Start of Block

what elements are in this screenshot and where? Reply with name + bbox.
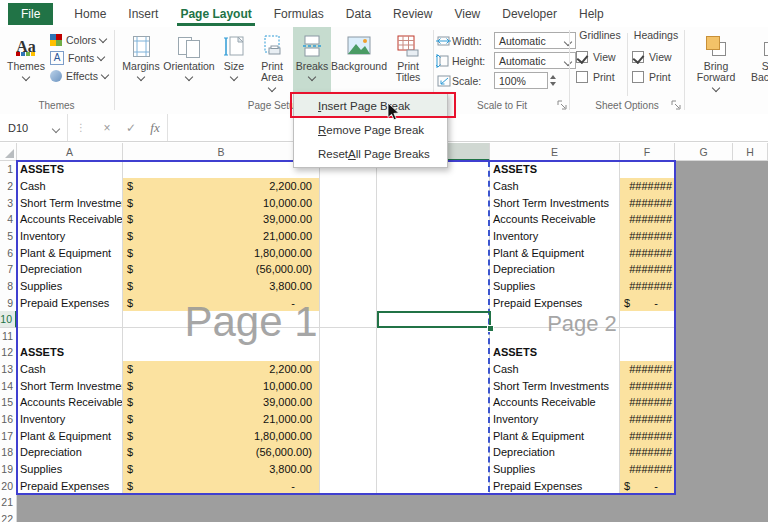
tab-review[interactable]: Review	[382, 0, 443, 27]
cell-F4[interactable]: #######	[620, 211, 675, 229]
menu-item-reset-all-page-breaks[interactable]: Reset All Page Breaks	[294, 142, 447, 166]
cell-F11[interactable]	[620, 328, 675, 346]
scale-to-fit-dialog-launcher[interactable]	[557, 100, 568, 111]
cell-E13[interactable]: Cash	[490, 361, 620, 379]
tab-page-layout[interactable]: Page Layout	[169, 0, 262, 27]
cell-F13[interactable]: #######	[620, 361, 675, 379]
cell-F15[interactable]: #######	[620, 394, 675, 412]
cell-A14[interactable]: Short Term Investments	[17, 377, 123, 395]
row-header-21[interactable]: 21	[0, 494, 17, 512]
cell-C11[interactable]	[320, 328, 377, 346]
tab-file[interactable]: File	[8, 3, 53, 25]
cell-B6[interactable]: $1,80,000.00	[123, 244, 320, 262]
row-header-14[interactable]: 14	[0, 377, 17, 395]
row-header-9[interactable]: 9	[0, 294, 17, 312]
cell-C16[interactable]	[320, 411, 377, 429]
background-button[interactable]: Background	[332, 29, 386, 95]
gridlines-print-checkbox[interactable]: Print	[574, 67, 626, 87]
cell-D5[interactable]	[377, 228, 490, 246]
cell-E19[interactable]: Supplies	[490, 461, 620, 479]
row-header-13[interactable]: 13	[0, 361, 17, 379]
cell-C15[interactable]	[320, 394, 377, 412]
cell-E8[interactable]: Supplies	[490, 278, 620, 296]
cell-E7[interactable]: Depreciation	[490, 261, 620, 279]
cell-A17[interactable]: Plant & Equipment	[17, 427, 123, 445]
cell-B18[interactable]: $(56,000.00)	[123, 444, 320, 462]
row-header-20[interactable]: 20	[0, 477, 17, 495]
cell-B12[interactable]	[123, 344, 320, 362]
column-header-H[interactable]: H	[733, 143, 768, 161]
cell-C5[interactable]	[320, 228, 377, 246]
cell-A11[interactable]	[17, 328, 123, 346]
cell-C4[interactable]	[320, 211, 377, 229]
cell-D16[interactable]	[377, 411, 490, 429]
cell-D8[interactable]	[377, 278, 490, 296]
row-header-11[interactable]: 11	[0, 328, 17, 346]
row-header-4[interactable]: 4	[0, 211, 17, 229]
cell-A3[interactable]: Short Term Investments	[17, 194, 123, 212]
cell-A2[interactable]: Cash	[17, 178, 123, 196]
cell-E12[interactable]: ASSETS	[490, 344, 620, 362]
cell-D4[interactable]	[377, 211, 490, 229]
cell-C3[interactable]	[320, 194, 377, 212]
cell-D6[interactable]	[377, 244, 490, 262]
row-header-1[interactable]: 1	[0, 161, 17, 179]
cell-F19[interactable]: #######	[620, 461, 675, 479]
tab-formulas[interactable]: Formulas	[263, 0, 335, 27]
cell-A13[interactable]: Cash	[17, 361, 123, 379]
row-header-15[interactable]: 15	[0, 394, 17, 412]
cell-E5[interactable]: Inventory	[490, 228, 620, 246]
column-header-A[interactable]: A	[17, 143, 123, 161]
row-header-5[interactable]: 5	[0, 228, 17, 246]
cell-F5[interactable]: #######	[620, 228, 675, 246]
cancel-button[interactable]: ×	[95, 121, 119, 135]
cell-B2[interactable]: $2,200.00	[123, 178, 320, 196]
cell-F7[interactable]: #######	[620, 261, 675, 279]
row-header-19[interactable]: 19	[0, 461, 17, 479]
cell-F18[interactable]: #######	[620, 444, 675, 462]
row-header-18[interactable]: 18	[0, 444, 17, 462]
fonts-button[interactable]: A Fonts	[50, 49, 108, 67]
column-header-E[interactable]: E	[490, 143, 620, 161]
cell-B4[interactable]: $39,000.00	[123, 211, 320, 229]
print-titles-button[interactable]: Print Titles	[387, 29, 429, 95]
cell-D20[interactable]	[377, 477, 490, 495]
column-header-G[interactable]: G	[675, 143, 733, 161]
cell-E3[interactable]: Short Term Investments	[490, 194, 620, 212]
cell-C10[interactable]	[320, 311, 377, 329]
tab-view[interactable]: View	[443, 0, 491, 27]
cell-F6[interactable]: #######	[620, 244, 675, 262]
row-header-12[interactable]: 12	[0, 344, 17, 362]
cell-A12[interactable]: ASSETS	[17, 344, 123, 362]
gridlines-view-checkbox[interactable]: View	[574, 47, 626, 67]
cell-D19[interactable]	[377, 461, 490, 479]
cell-E10[interactable]	[490, 311, 620, 329]
cell-F10[interactable]	[620, 311, 675, 329]
formula-input[interactable]	[167, 114, 768, 141]
cell-F2[interactable]: #######	[620, 178, 675, 196]
headings-print-checkbox[interactable]: Print	[630, 67, 682, 87]
cell-E1[interactable]: ASSETS	[490, 161, 620, 179]
cell-C19[interactable]	[320, 461, 377, 479]
name-box[interactable]: D10	[0, 114, 68, 141]
tab-data[interactable]: Data	[335, 0, 382, 27]
cell-D2[interactable]	[377, 178, 490, 196]
fill-handle[interactable]	[487, 325, 494, 332]
headings-view-checkbox[interactable]: View	[630, 47, 682, 67]
cell-A10[interactable]	[17, 311, 123, 329]
menu-item-insert-page-break[interactable]: Insert Page Break	[294, 94, 447, 118]
cell-A18[interactable]: Depreciation	[17, 444, 123, 462]
column-header-F[interactable]: F	[620, 143, 675, 161]
enter-button[interactable]: ✓	[119, 121, 143, 135]
size-button[interactable]: Size	[216, 29, 252, 95]
cell-A16[interactable]: Inventory	[17, 411, 123, 429]
cell-A8[interactable]: Supplies	[17, 278, 123, 296]
cell-B11[interactable]	[123, 328, 320, 346]
cell-D13[interactable]	[377, 361, 490, 379]
cell-C12[interactable]	[320, 344, 377, 362]
cell-D15[interactable]	[377, 394, 490, 412]
cell-B20[interactable]: $-	[123, 477, 320, 495]
cell-D9[interactable]	[377, 294, 490, 312]
cell-A20[interactable]: Prepaid Expenses	[17, 477, 123, 495]
tab-home[interactable]: Home	[63, 0, 117, 27]
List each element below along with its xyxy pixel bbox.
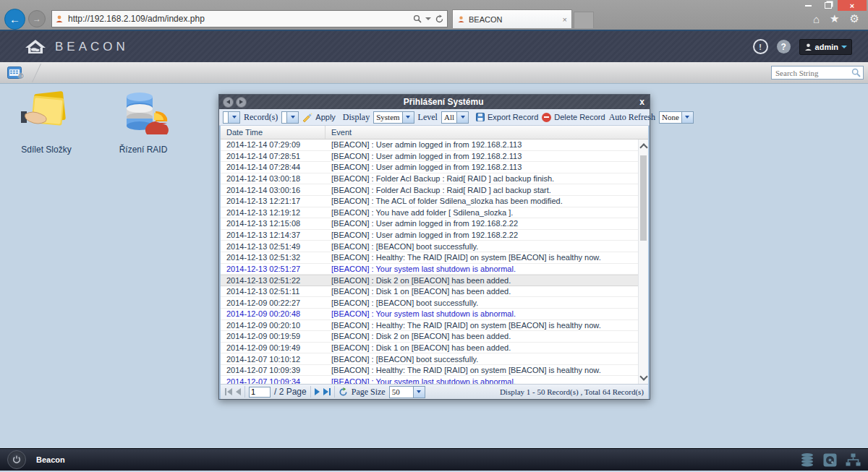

End of Block

Leaving out the pictures, repeat the data above exactly.

ANSWER TO THIS EXERCISE:
what elements are in this screenshot and where? Reply with name + bbox.
tab-review[interactable]: Review	[382, 0, 443, 27]
cell-F4[interactable]: #######	[620, 211, 675, 229]
menu-item-reset-all-page-breaks[interactable]: Reset All Page Breaks	[294, 142, 447, 166]
cell-F11[interactable]	[620, 328, 675, 346]
scale-to-fit-dialog-launcher[interactable]	[557, 100, 568, 111]
cell-E13[interactable]: Cash	[490, 361, 620, 379]
tab-page-layout[interactable]: Page Layout	[169, 0, 262, 27]
cell-F13[interactable]: #######	[620, 361, 675, 379]
cell-F15[interactable]: #######	[620, 394, 675, 412]
cell-A14[interactable]: Short Term Investments	[17, 377, 123, 395]
row-header-21[interactable]: 21	[0, 494, 17, 512]
cell-C11[interactable]	[320, 328, 377, 346]
tab-file[interactable]: File	[8, 3, 53, 25]
cell-B6[interactable]: $1,80,000.00	[123, 244, 320, 262]
row-header-14[interactable]: 14	[0, 377, 17, 395]
row-header-9[interactable]: 9	[0, 294, 17, 312]
cell-C16[interactable]	[320, 411, 377, 429]
background-button[interactable]: Background	[332, 29, 386, 95]
gridlines-print-checkbox[interactable]: Print	[574, 67, 626, 87]
cell-D5[interactable]	[377, 228, 490, 246]
cell-E19[interactable]: Supplies	[490, 461, 620, 479]
row-header-13[interactable]: 13	[0, 361, 17, 379]
cell-C15[interactable]	[320, 394, 377, 412]
cell-E8[interactable]: Supplies	[490, 278, 620, 296]
cell-E7[interactable]: Depreciation	[490, 261, 620, 279]
cell-A17[interactable]: Plant & Equipment	[17, 427, 123, 445]
cell-B18[interactable]: $(56,000.00)	[123, 444, 320, 462]
row-header-20[interactable]: 20	[0, 477, 17, 495]
cell-B12[interactable]	[123, 344, 320, 362]
column-header-H[interactable]: H	[733, 143, 768, 161]
cell-C5[interactable]	[320, 228, 377, 246]
cell-A11[interactable]	[17, 328, 123, 346]
cell-C4[interactable]	[320, 211, 377, 229]
cell-D16[interactable]	[377, 411, 490, 429]
cell-D8[interactable]	[377, 278, 490, 296]
row-header-11[interactable]: 11	[0, 328, 17, 346]
row-header-4[interactable]: 4	[0, 211, 17, 229]
cell-A3[interactable]: Short Term Investments	[17, 194, 123, 212]
cell-A2[interactable]: Cash	[17, 178, 123, 196]
cell-E12[interactable]: ASSETS	[490, 344, 620, 362]
cell-D4[interactable]	[377, 211, 490, 229]
cell-C3[interactable]	[320, 194, 377, 212]
cell-D6[interactable]	[377, 244, 490, 262]
row-header-1[interactable]: 1	[0, 161, 17, 179]
cell-F19[interactable]: #######	[620, 461, 675, 479]
tab-formulas[interactable]: Formulas	[263, 0, 335, 27]
cell-A13[interactable]: Cash	[17, 361, 123, 379]
row-header-15[interactable]: 15	[0, 394, 17, 412]
cell-E5[interactable]: Inventory	[490, 228, 620, 246]
column-header-A[interactable]: A	[17, 143, 123, 161]
row-header-5[interactable]: 5	[0, 228, 17, 246]
cell-F5[interactable]: #######	[620, 228, 675, 246]
cancel-button[interactable]: ×	[95, 121, 119, 135]
cell-B2[interactable]: $2,200.00	[123, 178, 320, 196]
cell-F7[interactable]: #######	[620, 261, 675, 279]
row-header-19[interactable]: 19	[0, 461, 17, 479]
cell-F18[interactable]: #######	[620, 444, 675, 462]
row-header-18[interactable]: 18	[0, 444, 17, 462]
fonts-button[interactable]: A Fonts	[50, 49, 108, 67]
column-header-E[interactable]: E	[490, 143, 620, 161]
cell-B4[interactable]: $39,000.00	[123, 211, 320, 229]
print-titles-button[interactable]: Print Titles	[387, 29, 429, 95]
cell-D20[interactable]	[377, 477, 490, 495]
column-header-G[interactable]: G	[675, 143, 733, 161]
cell-E3[interactable]: Short Term Investments	[490, 194, 620, 212]
cell-C10[interactable]	[320, 311, 377, 329]
tab-view[interactable]: View	[443, 0, 491, 27]
cell-F6[interactable]: #######	[620, 244, 675, 262]
row-header-12[interactable]: 12	[0, 344, 17, 362]
cell-A12[interactable]: ASSETS	[17, 344, 123, 362]
gridlines-view-checkbox[interactable]: View	[574, 47, 626, 67]
cell-D19[interactable]	[377, 461, 490, 479]
cell-E10[interactable]	[490, 311, 620, 329]
cell-F10[interactable]	[620, 311, 675, 329]
formula-input[interactable]	[167, 114, 768, 141]
cell-F2[interactable]: #######	[620, 178, 675, 196]
headings-print-checkbox[interactable]: Print	[630, 67, 682, 87]
cell-E1[interactable]: ASSETS	[490, 161, 620, 179]
cell-C19[interactable]	[320, 461, 377, 479]
name-box[interactable]: D10	[0, 114, 68, 141]
tab-data[interactable]: Data	[335, 0, 382, 27]
cell-D2[interactable]	[377, 178, 490, 196]
fill-handle[interactable]	[487, 325, 494, 332]
headings-view-checkbox[interactable]: View	[630, 47, 682, 67]
cell-A10[interactable]	[17, 311, 123, 329]
menu-item-insert-page-break[interactable]: Insert Page Break	[294, 94, 447, 118]
cell-A18[interactable]: Depreciation	[17, 444, 123, 462]
column-header-F[interactable]: F	[620, 143, 675, 161]
enter-button[interactable]: ✓	[119, 121, 143, 135]
size-button[interactable]: Size	[216, 29, 252, 95]
cell-A16[interactable]: Inventory	[17, 411, 123, 429]
cell-A8[interactable]: Supplies	[17, 278, 123, 296]
cell-B11[interactable]	[123, 328, 320, 346]
cell-D13[interactable]	[377, 361, 490, 379]
cell-C12[interactable]	[320, 344, 377, 362]
cell-D15[interactable]	[377, 394, 490, 412]
cell-B20[interactable]: $-	[123, 477, 320, 495]
cell-D9[interactable]	[377, 294, 490, 312]
cell-A20[interactable]: Prepaid Expenses	[17, 477, 123, 495]
tab-home[interactable]: Home	[63, 0, 117, 27]
List each element below along with its xyxy pixel bbox.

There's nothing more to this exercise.